What an engineering team that grades itself looks like

Six things the engineering team handles for you. Tap any one to see how it actually plays out — the real Knowledge Graph timeline, the Slack note that lands in your inbox, the calibration data that compounds week over week.

Five specialists · calibrated estimates, reviews, signoffs · $999/mo bundle

Calibration

"It'll take 5 days." It took 9.

Tuesday morning — you ask Aviv how long the new auth integration will take. He says 5 days. It ships in 9. Without a calibration loop, that's just another bad estimate. With one, the team learns what kind of work consistently runs over — and Aviv's next estimate is sharper.

Timeline (the work)

Tue 09:00📐aviv commits to user: "auth integration ships by Mon EOD — ~5 days, 1 backend dev + reviewer"

Tue 09:01📝aviv estimate_log target=auth-integration kind=duration_days predicted_value=5 tolerance_pct=20 rationale="similar to OAuth flow last quarter"

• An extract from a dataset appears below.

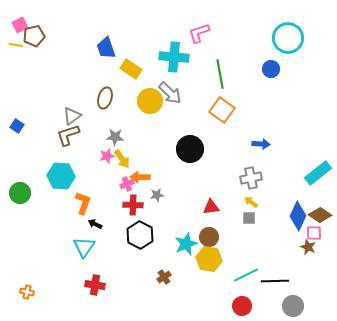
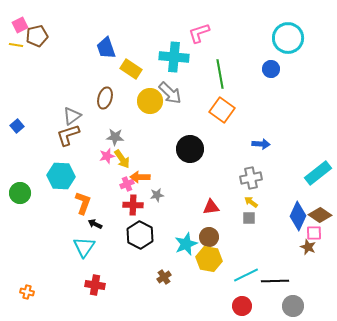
brown pentagon at (34, 36): moved 3 px right
blue square at (17, 126): rotated 16 degrees clockwise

Wed 14:30⚠️sam — "third-party SDK callback is async; need to refactor session middleware. +1 day"

Fri 16:00⚠️hiro review — "session refactor touches CSRF; needs separate test pass. +2 days"

Wed +9🚀jordan deploy → web-app:prod — "auth-integration shipped clean, 0 errors"

Fri 17:00📊aviv estimate_review — auth-integration [TOO_OPTIMISTIC] Δ +80% (predicted 5d, actual 9d)

Slack DM, Friday handoff to the user

Aviv: weekly handoff — week of 2026-04-19

This week shipped auth-integration (9 days, predicted 5 —
TOO_OPTIMISTIC by 80%). Pattern: I consistently miss when third-
party SDK behavior diverges from documentation. Calibration after
8 weeks: duration estimates within ±10% on 14/22 logged (64%
accuracy), bias +12% (slightly optimistic).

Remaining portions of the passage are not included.